Edward Marshall, chief of the AG’s criminal appeals division, said the state identified Skinner’s DNA at 19 new locations at the crime scene. His DNA was identified on a knife blade used in the crime, on doorknobs, in blood smears on the walls, on a cassette tape found in the home, on a dresser and on bloody tennis shoes. 

“We significantly strengthened our case for Mr. Skinner’s guilt,” Marshall said.

Prosecutors also worked to dispel Skinner’s theory about Busby’s uncle, Robert Donnell.

“We demonstrated that there’s no evidence that Robert Donnell was ever at that crime scene,” Marshall said.

Prosecutors dismissed as “red herrings” test results indicating the presence of DNA from another person, someone on the maternal side of Busby’s family. The DNA in those results, Hester said, was badly degraded. The extraneous DNA, he said, could have a number of explanations.

“One of them is that somebody else came in and did this assault,” he said. “There are any number of other possibilities.”

Skinner’s lawyers contended that it only made sense for Skinner’s DNA to be found throughout the crime scene, since he lived at the home with the victims.

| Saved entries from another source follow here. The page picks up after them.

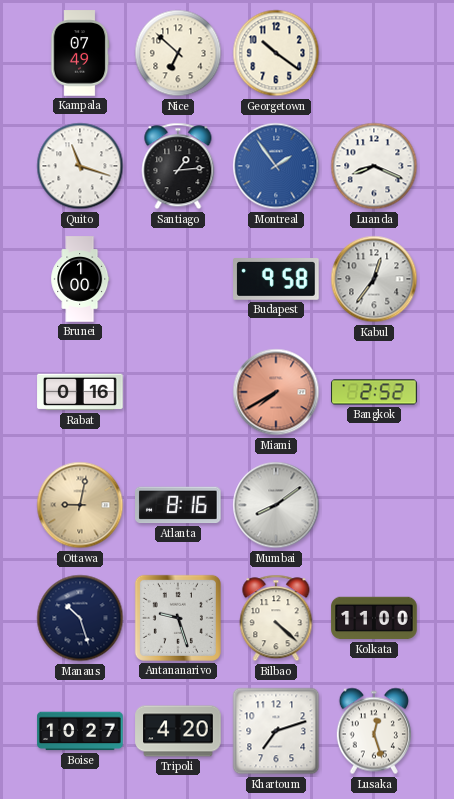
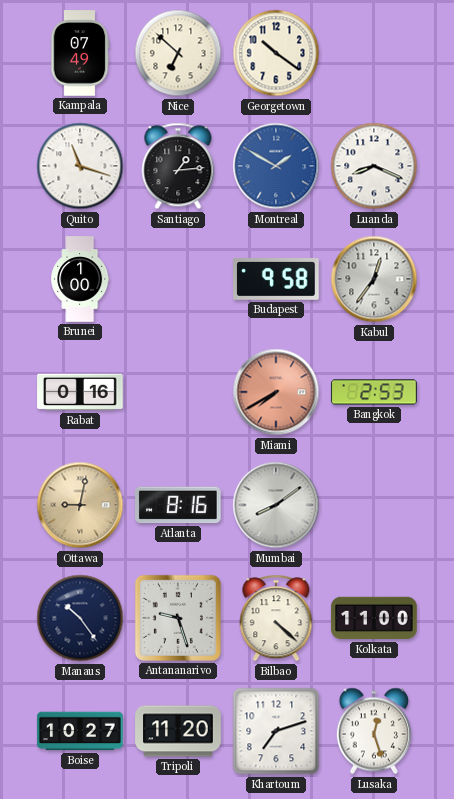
Montreal: 1:54 -> 1:50
Bangkok: 2:52 -> 2:53
Manaus: 10:27 -> 10:24
Tripoli: 4:20 -> 11:20
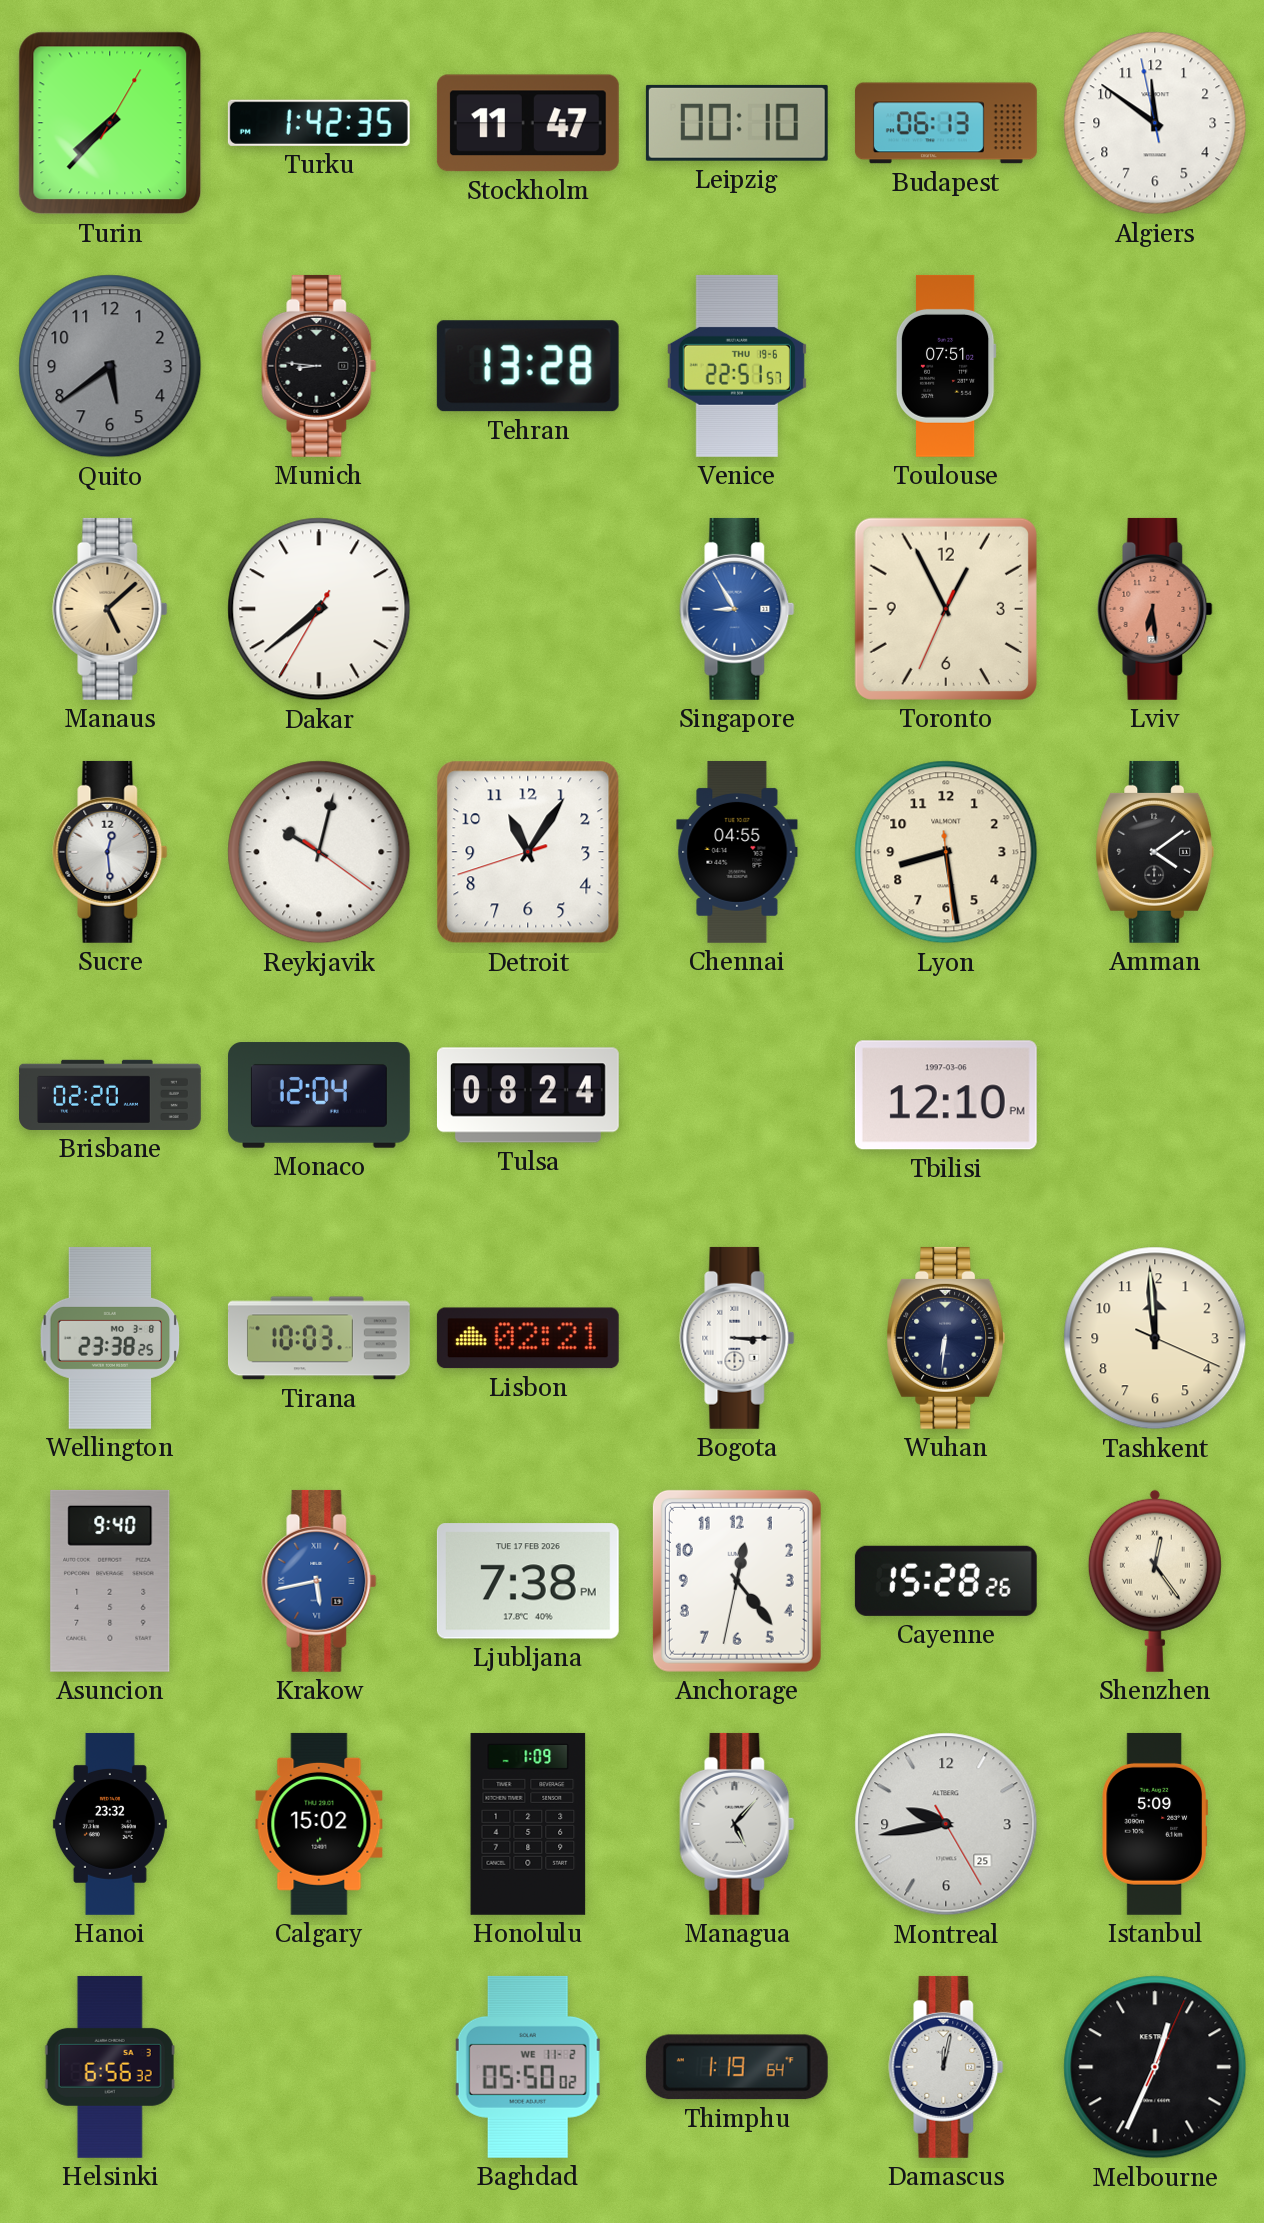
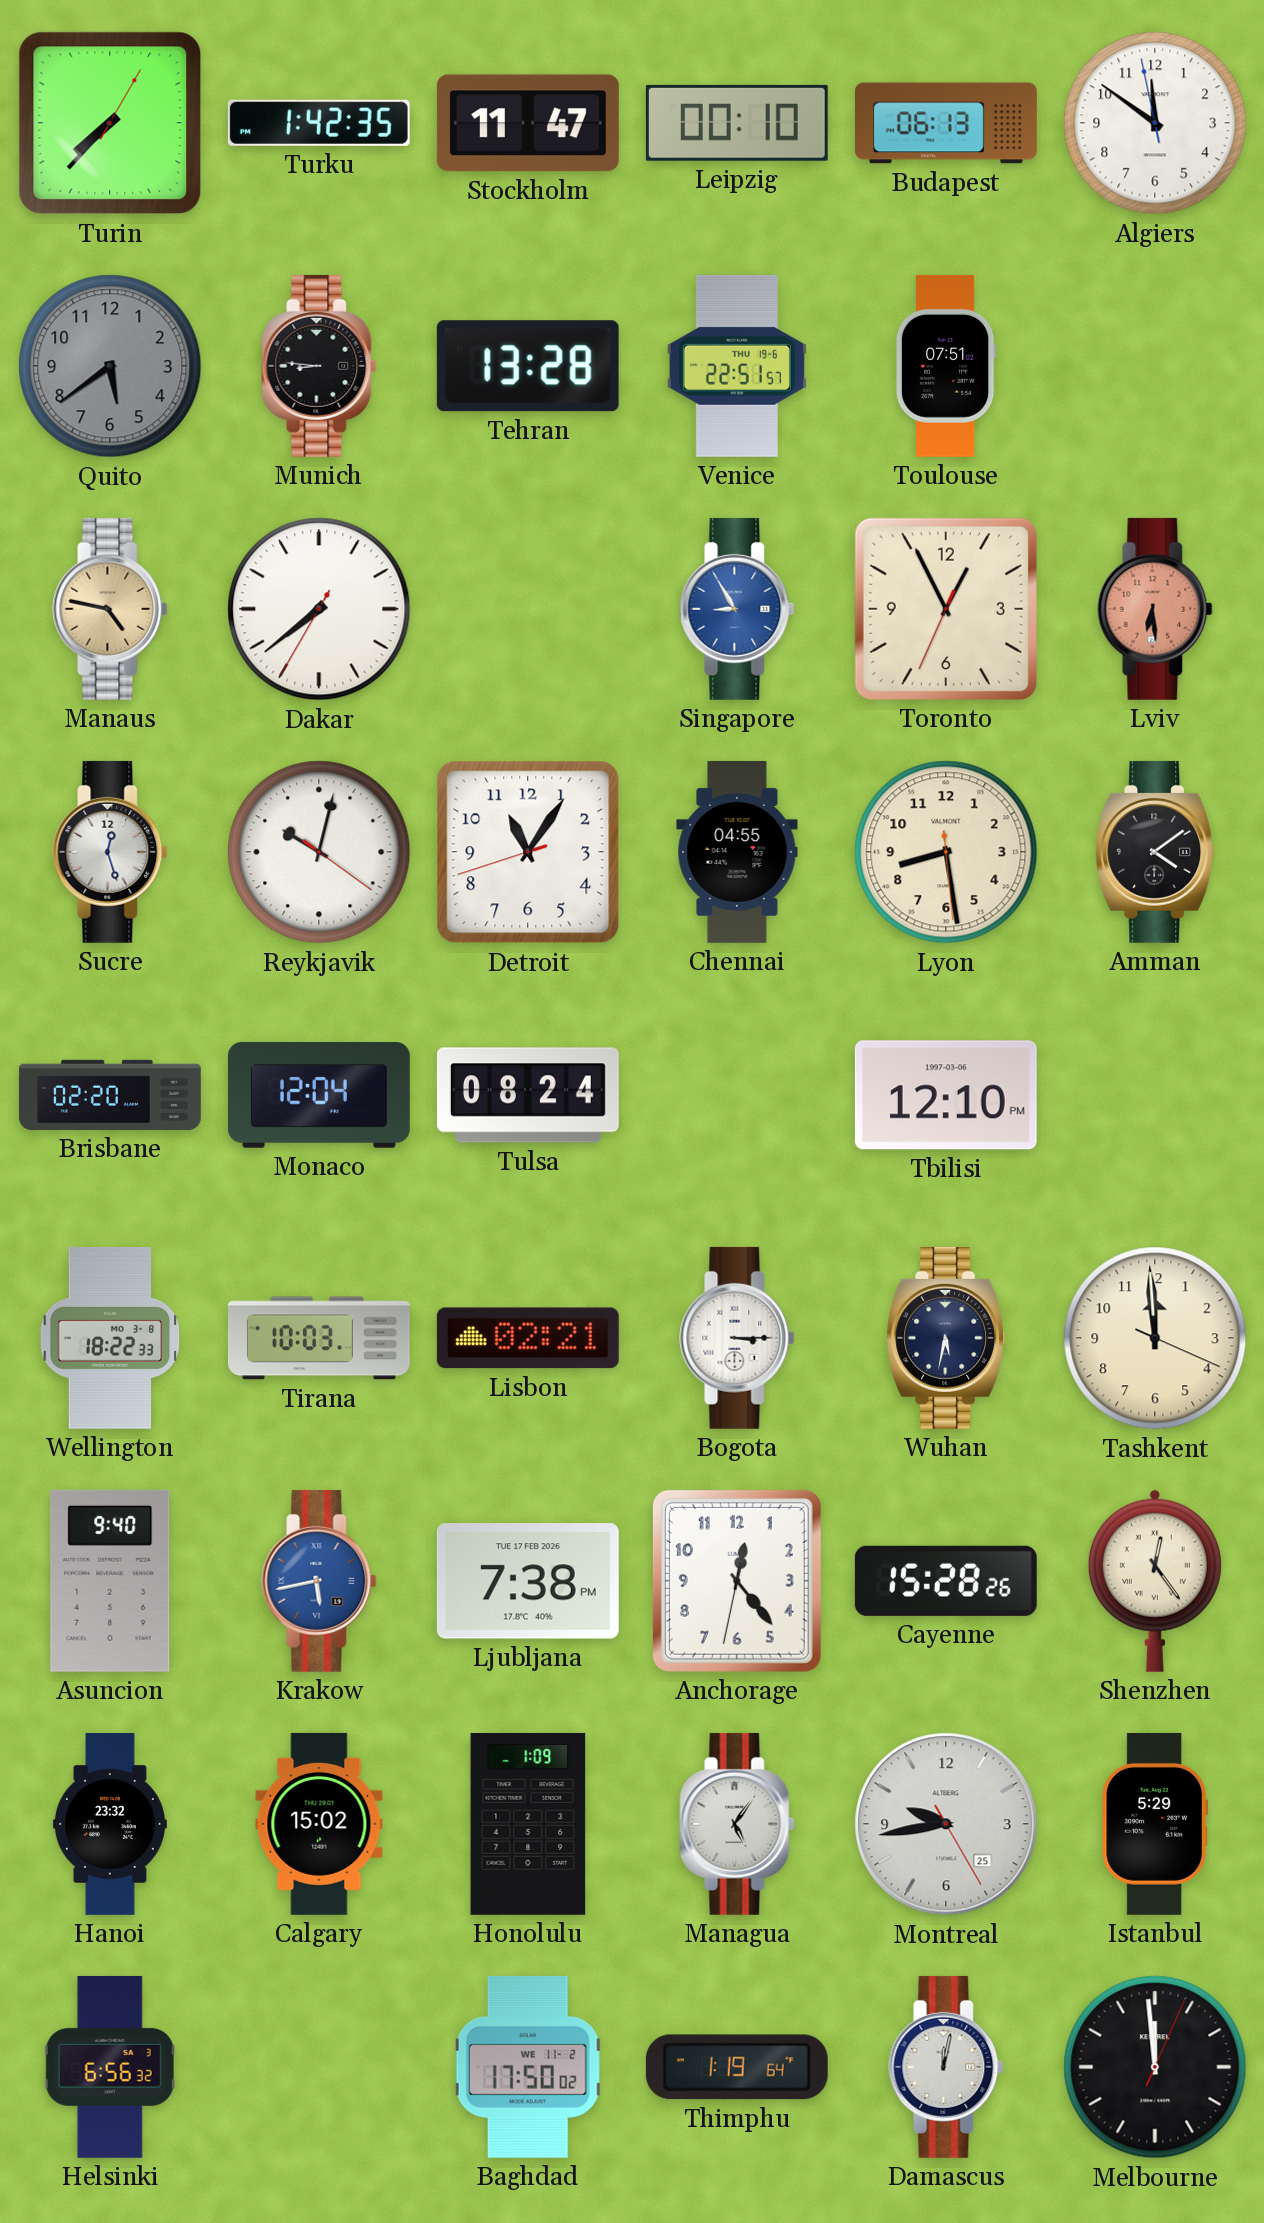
Manaus: 5:08 -> 4:47
Sucre: 12:29 -> 12:27
Wellington: 23:38 -> 18:22
Wuhan: 6:31 -> 5:32
Managua: 5:07 -> 5:06
Istanbul: 5:09 -> 5:29
Baghdad: 05:50 -> 17:50
Melbourne: 12:34 -> 11:59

For example, long before the crime, Skinner could have deposited his DNA on the knife used in the stabbing when making a sandwich.

“We don’t know the source of Henry Skinner’s DNA,” said Julie Heinig, assistant lab director and DNA technical leader at Ohio-based DNA Diagnostic Center.

Skinner's lawyers said the fact that DNA from Skinner’s blood at the crime scene — he had a gash on his hand, which he has said came from a shard of glass on the floor — was not mixed with blood from the victims also supported his claims of innocence. Had he brutally attacked them, their blood would have been found with his on the stains, they said.

And they argued that the presence of another person’s DNA on carpet and on a dishtowel found near the victims’ bodies at the crime scene was critical evidence that someone else could have been the killer.

The fact those DNA profiles were so weak could, in part, be due to the passage of time and exposure of the evidence to rodents and insects, a fact Owen blamed on state prosecutors who fought from 2001 to 2012 against Skinner’s request for testing in the case.

Another major error prosecutors made, Owen said, was losing a windbreaker that police found at the scene of the crime. The jacket resembled one Donnell often wore, but when DNA testing began in 2012, it had disappeared from the evidence file. Emmert would not allow testimony about the jacket because DNA testing was not conducted on it.

Owen said Skinner should not be punished for the state’s failure to properly preserve evidence. 

“They should have to accept those consequences,” Owen said.

Emmert did not rule on the evidence immediately after the hearing but is expected to issue findings in a couple of months. Either Skinner or state prosecutors could appeal Emmert’s ruling to the Texas Court of Criminal Appeals, the state’s highest criminal court.